Мой отец смотрел на Леви. Скептически. И испуганно.
Когда мы уходили из больницы, Леви улыбался матери и держал ее за руку. Он крепко вцепился в ее ладонь, слабую, казавшуюся вялой и бессильной в его хватке.
Мы все знали, что он сделал. Я видела, как родители обмениваются встревоженными взглядами. А мне хотелось зарыться лицом в шерсть Бо. Хотелось вдохнуть его запах и забыться, хотелось ощутить невеликую тяжесть его тела у себя на коленях. Мои ладони были крепко забинтованы, руки казались чужими, словно они остались где-то вовне и все еще сжимали его тело.
Прежде чем рухнуть на кровать, я краем глаза заметила что-то блестящее.
Ключи от машины лежали у меня на подушке.
День Выпускника
Все уже снова в доме, двери закрыты.
Проходя мимо двери Джеммы, я слышу, как по телевизору в ее комнате идут «Друзья». Должно быть, она готовится к балу, натягивает чулки и платье, выпрямляет свои синие волосы. Успокаивает себя, говоря, что не хотела причинить боль Руби.
Дверь комнаты Халеда на первом этаже тоже закрыта. У него громко играет музыка с вибрирующими басами. Неудивительно, что я единственная, кто слышит происходящее в доме. Прохожу через гостиную, мимо Денизы, лежащей на диване. Ее подведенные черным глаза следят за мной, пока я иду через комнату.

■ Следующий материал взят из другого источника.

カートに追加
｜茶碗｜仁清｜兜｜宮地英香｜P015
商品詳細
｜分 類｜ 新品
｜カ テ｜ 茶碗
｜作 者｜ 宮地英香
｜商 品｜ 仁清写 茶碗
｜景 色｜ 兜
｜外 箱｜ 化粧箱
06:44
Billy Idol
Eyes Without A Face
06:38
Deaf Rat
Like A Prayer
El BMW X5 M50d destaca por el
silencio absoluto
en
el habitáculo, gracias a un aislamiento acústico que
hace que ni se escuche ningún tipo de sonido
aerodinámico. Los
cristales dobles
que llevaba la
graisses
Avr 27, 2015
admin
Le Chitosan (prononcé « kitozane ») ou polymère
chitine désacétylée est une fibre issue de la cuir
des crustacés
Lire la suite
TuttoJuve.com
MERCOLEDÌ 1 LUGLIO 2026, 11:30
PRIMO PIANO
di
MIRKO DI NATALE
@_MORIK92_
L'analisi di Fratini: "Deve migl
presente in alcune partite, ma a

Я гадаю о том, что она видела за свою «жизнь». Прижимаю ухо к двери и прислушиваюсь, но в комнате Макса тихо.
Вернувшись в прихожую, зашнуровываю кроссовки и набрасываю свою потрепанную куртку. Выхожу наружу; флисовые лосины не дают моим ногам мерзнуть. Сбегаю с крыльца, стараясь наступать на посыпанные солью участки, чтобы не поскользнуться на льду. Снаружи уже темно, но я привыкла бегать в темноте.
Холодный воздух обжигает мои легкие, когда я мчусь к дому 356 на Плезант-стрит. Я знаю, что он дома, ждет, пока я отвечу на его сообщения.

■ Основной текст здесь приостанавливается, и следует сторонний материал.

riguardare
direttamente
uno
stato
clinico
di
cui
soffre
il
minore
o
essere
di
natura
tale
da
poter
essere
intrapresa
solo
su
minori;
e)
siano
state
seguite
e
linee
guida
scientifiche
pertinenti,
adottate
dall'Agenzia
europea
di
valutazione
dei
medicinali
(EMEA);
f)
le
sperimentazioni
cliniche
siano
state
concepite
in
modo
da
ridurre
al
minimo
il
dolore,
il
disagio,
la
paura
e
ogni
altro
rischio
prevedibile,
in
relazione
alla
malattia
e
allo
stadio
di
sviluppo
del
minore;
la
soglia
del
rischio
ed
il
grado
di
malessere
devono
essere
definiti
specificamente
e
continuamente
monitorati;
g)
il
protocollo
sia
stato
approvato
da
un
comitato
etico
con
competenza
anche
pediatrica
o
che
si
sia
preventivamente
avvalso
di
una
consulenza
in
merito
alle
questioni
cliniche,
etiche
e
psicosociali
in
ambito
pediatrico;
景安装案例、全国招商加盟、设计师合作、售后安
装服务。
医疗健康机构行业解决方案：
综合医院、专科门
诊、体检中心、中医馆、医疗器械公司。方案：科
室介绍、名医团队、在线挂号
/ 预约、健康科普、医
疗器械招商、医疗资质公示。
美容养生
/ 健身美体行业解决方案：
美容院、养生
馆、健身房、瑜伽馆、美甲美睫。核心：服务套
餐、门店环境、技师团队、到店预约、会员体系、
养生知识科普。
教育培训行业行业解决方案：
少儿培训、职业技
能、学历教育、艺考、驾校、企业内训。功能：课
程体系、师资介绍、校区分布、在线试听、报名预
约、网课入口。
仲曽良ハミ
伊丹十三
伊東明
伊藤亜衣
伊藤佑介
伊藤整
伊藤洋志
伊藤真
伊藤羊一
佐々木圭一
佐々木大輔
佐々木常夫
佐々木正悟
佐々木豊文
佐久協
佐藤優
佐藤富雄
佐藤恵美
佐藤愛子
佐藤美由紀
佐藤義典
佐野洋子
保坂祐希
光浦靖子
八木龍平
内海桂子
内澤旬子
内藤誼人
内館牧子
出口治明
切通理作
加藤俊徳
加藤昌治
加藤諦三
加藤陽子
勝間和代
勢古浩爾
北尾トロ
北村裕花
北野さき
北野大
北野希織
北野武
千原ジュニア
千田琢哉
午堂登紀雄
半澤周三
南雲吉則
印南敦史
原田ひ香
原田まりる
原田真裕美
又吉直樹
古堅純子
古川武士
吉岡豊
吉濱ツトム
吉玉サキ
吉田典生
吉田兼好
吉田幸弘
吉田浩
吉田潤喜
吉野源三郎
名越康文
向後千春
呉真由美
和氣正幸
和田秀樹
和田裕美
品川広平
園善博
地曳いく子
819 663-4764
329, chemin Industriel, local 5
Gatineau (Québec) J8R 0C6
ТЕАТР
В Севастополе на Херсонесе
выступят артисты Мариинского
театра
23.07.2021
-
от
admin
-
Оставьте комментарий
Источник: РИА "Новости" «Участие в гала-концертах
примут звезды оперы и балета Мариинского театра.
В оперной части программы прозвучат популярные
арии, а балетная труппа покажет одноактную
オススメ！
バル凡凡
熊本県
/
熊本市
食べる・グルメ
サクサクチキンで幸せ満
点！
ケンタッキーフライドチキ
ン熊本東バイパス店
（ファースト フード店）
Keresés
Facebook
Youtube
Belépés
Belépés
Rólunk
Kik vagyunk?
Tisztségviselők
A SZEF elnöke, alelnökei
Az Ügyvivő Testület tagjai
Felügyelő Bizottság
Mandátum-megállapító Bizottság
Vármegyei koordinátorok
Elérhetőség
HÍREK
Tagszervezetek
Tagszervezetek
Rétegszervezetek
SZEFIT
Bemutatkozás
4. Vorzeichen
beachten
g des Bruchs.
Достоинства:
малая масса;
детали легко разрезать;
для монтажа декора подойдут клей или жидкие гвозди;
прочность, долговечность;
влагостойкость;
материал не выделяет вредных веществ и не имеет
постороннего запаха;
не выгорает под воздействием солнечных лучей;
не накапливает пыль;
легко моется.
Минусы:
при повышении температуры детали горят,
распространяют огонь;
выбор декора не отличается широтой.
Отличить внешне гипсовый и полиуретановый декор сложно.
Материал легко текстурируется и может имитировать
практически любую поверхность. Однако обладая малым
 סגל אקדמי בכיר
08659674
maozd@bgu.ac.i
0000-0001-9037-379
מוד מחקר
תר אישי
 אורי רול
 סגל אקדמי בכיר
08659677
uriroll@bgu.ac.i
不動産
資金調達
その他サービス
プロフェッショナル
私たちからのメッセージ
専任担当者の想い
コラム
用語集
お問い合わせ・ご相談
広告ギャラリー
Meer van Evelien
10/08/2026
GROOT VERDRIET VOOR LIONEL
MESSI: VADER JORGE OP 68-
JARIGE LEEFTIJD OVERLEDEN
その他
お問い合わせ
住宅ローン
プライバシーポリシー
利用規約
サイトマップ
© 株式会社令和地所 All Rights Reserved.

Когда я подбегаю туда, в доме горит свет, теплое сияние приглашает меня зайти внутрь. Но я не ступаю на подъездную дорожку, не стучусь в дверь. Прячусь за каменной стеной, на своем прежнем наблюдательном пункте. Впервые за несколько месяцев я смотрю – снаружи.
Хочу посмотреть еще один раз – последний раз, потому что для нас все заканчивается.
Техас, 1997 год
Отцовская рука лежала на моем плече. Его прикосновение обжигало меня через ткань футболки, мои нервы под кожей были подобны режущим струнам. Я наклонилась, чтобы утрамбовать землю под свежепосаженной зеленой травой. Травинки промялись под моими забинтованными ладонями, и я смотрела, как они распрямляются и принимают прежнюю форму.